The average rent for a 732 square-foot Toronto apartment rose 11.2 per cent year-over-year to $2,302 last quarter, according to a new report from Urbanation.
Meanwhile, condo lease transactions fell 8 per cent to just 7,754 as the rental market hit what Urbanation senior VP Shaun Hildebrand calls a “critically low level” of supply.
But there is some good news: The number of applications for new purpose-built rentals was 3.5 times greater than Q2 2017, with 5,920 new units proposed last quarter.
The reason for the uptick in applications? Developers are looking to capitalize on sky-high rents, says Hildebrand.

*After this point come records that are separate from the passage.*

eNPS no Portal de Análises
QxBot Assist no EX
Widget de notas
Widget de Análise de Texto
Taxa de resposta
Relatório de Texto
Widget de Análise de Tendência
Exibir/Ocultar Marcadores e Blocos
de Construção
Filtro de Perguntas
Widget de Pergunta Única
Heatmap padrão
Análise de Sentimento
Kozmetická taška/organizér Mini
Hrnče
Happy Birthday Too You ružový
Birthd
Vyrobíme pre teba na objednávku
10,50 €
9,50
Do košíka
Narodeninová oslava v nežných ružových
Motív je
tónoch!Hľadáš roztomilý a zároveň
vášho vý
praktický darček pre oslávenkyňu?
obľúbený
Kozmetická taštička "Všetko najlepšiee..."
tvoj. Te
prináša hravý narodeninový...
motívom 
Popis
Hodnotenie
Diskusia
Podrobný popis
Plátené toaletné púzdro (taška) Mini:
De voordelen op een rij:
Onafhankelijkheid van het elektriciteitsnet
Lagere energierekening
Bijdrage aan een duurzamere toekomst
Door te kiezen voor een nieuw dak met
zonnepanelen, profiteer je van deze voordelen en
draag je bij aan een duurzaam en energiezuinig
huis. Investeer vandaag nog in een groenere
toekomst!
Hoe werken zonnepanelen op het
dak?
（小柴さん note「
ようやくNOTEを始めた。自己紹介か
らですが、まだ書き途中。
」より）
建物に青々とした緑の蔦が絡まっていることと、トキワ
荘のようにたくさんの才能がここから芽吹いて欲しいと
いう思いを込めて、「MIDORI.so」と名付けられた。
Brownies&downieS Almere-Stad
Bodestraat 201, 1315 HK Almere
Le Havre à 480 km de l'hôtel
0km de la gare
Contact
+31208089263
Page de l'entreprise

“[The rise in applications] is a direct response to the growth in rents,” Hildebrand tells Livabl. “It offsets a lot of the negative impacts of rent control [on purpose-built rental construction.]”
While Hildebrand says that he believes the level of construction is still too low, he believes that last quarter’s increase signals a move in the right direction.
“If we continue along this path, we eventually will get to the point where we get to a balanced market,” he says. “Not anytime soon, but if we continue this trajectory, then yes.”
Hildebrand says it is critical not to rely on condo investors to supply the city with rental stock, especially since there are some signs that investors may be selling their units instead of placing them on the rental market.
“When we look at the percentage of condo units that were added into the rental pool last quarter, that percentage has been declining,” he says. “Fewer investors are holding onto their units after they get built.”
As for the much-decried rent control legislation — which came into effect last April, as part of the province’s Fair Housing Plan — Hildebrand says that, while rental construction does seem to be on the rise, the policy is still negatively impacting the market in other ways.
“Rent control is still an issue because tenant turnover has been declining,” he says. “Reasonable rate of rent growth has been jeopardized because tenants aren’t moving as often.”
Hildebrand says that with fewer units being rented out, and fewer being turned over, the city becomes caught in what he calls a “supply trap,” with less activity across the board, placing an upward pressure on rent prices.
Still, he is hopeful that the market could be in what he calls the “early stages of an upward trajectory.”
“We’re still going to be undersupplied for a long, long time,” he says. “It’s going to take awhile to see supply reach a level that will satisfy the amount of demand.”